**Task directions**
Copy exactly the lines of the material below that run from the one containing "Молотый чёрный перец" through the one containing "passeranno mai di moda e che saranno". Copy no other lines.

**Records shown**
= = = = =

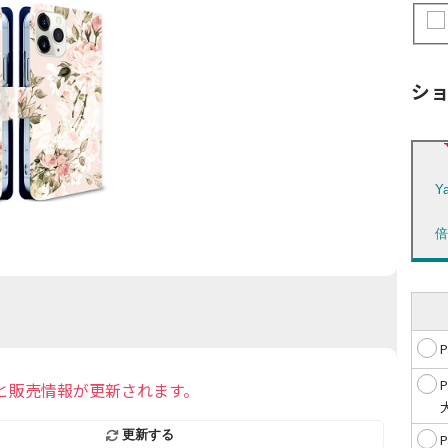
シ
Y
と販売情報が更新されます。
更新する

= = = = =

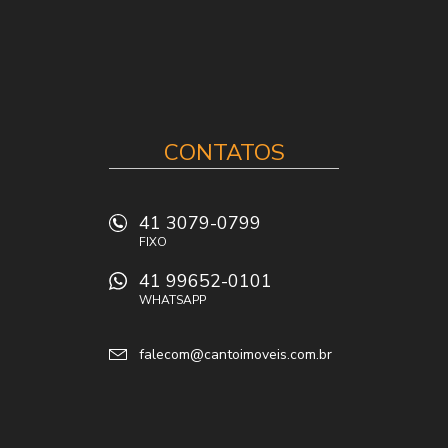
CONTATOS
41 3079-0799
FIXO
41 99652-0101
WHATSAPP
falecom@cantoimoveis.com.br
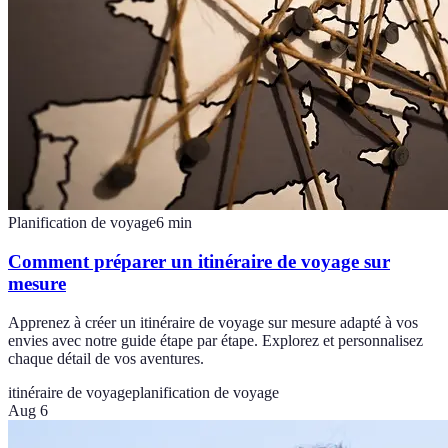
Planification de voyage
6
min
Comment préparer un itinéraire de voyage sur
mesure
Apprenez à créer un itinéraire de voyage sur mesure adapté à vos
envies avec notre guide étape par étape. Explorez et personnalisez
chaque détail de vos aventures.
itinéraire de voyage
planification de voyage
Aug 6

= = = = =

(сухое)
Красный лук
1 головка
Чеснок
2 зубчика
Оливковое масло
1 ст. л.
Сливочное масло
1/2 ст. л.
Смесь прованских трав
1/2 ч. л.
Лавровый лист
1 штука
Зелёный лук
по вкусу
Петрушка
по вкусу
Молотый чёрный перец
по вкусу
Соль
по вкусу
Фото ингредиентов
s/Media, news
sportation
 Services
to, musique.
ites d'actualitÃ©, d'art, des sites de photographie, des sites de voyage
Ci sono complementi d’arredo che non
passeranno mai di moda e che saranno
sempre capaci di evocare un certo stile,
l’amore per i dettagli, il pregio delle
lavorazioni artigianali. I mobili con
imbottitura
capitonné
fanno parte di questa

= = = = =

**Written response**
Молотый чёрный перец
по вкусу
Соль
по вкусу
Фото ингредиентов
s/Media, news
sportation
 Services
to, musique.
ites d'actualitÃ©, d'art, des sites de photographie, des sites de voyage
Ci sono complementi d’arredo che non
passeranno mai di moda e che saranno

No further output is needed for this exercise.